(WORK ITEM) Beneath this task are records; count the lines among them that contain the word "Launch" and answer with the number only.

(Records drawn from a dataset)
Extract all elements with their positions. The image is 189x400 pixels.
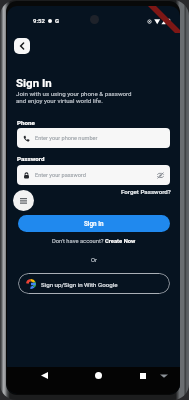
staticText: Sign In [16,76,52,89]
button[interactable]: Hide keyboard [157,369,170,382]
staticText: Create Now [105,238,136,245]
staticText: Don't have account? [52,238,105,245]
button[interactable]: Create Now [105,238,136,245]
staticText: Password [17,155,45,162]
button[interactable]: Menu [13,190,34,211]
staticText: 9:52 [33,17,45,24]
staticText: Sign up/Sign in With Google [41,281,118,288]
staticText: G [55,17,60,24]
staticText: Sign In [84,220,104,228]
staticText: Or [91,257,97,264]
button[interactable]: Sign up/Sign in With Google [18,273,170,294]
button[interactable]: Enter your password [17,165,170,185]
staticText: Phone [17,119,35,126]
staticText: Forget Password? [121,188,171,195]
button[interactable]: Home [92,369,105,382]
staticText: Join with us using your phone & password… [16,90,132,105]
button[interactable]: Enter your phone number [17,128,170,148]
button[interactable]: Back [14,38,30,54]
button[interactable]: Recent apps [136,369,149,382]
button[interactable]: Sign In [18,215,170,232]
button[interactable]: Back [38,369,51,382]
staticText: Enter your password [35,172,86,179]
button[interactable]: Forget Password? [101,187,171,196]
staticText: Enter your phone number [35,135,98,142]
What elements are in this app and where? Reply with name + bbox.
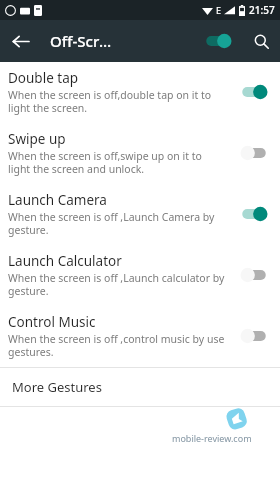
staticText: Off-Screen Gestu…	[50, 31, 119, 51]
staticText: When the screen is off,double tap on it …	[8, 88, 226, 115]
staticText: When the screen is off ,Launch calculato…	[8, 271, 226, 298]
button[interactable]: Launch Camera	[0, 184, 280, 245]
staticText: More Gestures	[12, 378, 102, 396]
staticText: When the screen is off ,control music by…	[8, 332, 226, 359]
button[interactable]: Back	[0, 21, 40, 61]
staticText: Swipe up	[8, 130, 66, 148]
staticText: Launch Camera	[8, 191, 107, 209]
button[interactable]: Double tap	[0, 62, 280, 123]
button[interactable]: Control Music	[0, 306, 280, 368]
staticText: Double tap	[8, 69, 79, 87]
button[interactable]: Master toggle	[198, 23, 238, 59]
staticText: Launch Calculator	[8, 252, 122, 270]
button[interactable]: Launch Calculator	[0, 245, 280, 306]
staticText: mobile-review.com	[172, 432, 252, 444]
staticText: When the screen is off ,Launch Camera by…	[8, 210, 226, 237]
button[interactable]: Search	[242, 22, 280, 60]
staticText: E	[216, 4, 222, 16]
staticText: 21:57	[249, 3, 275, 17]
staticText: Control Music	[8, 313, 96, 331]
button[interactable]: More Gestures	[0, 368, 280, 406]
staticText: When the screen is off,swipe up on it to…	[8, 149, 226, 176]
button[interactable]: Swipe up	[0, 123, 280, 184]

(EXERCISE OUTPUT) 6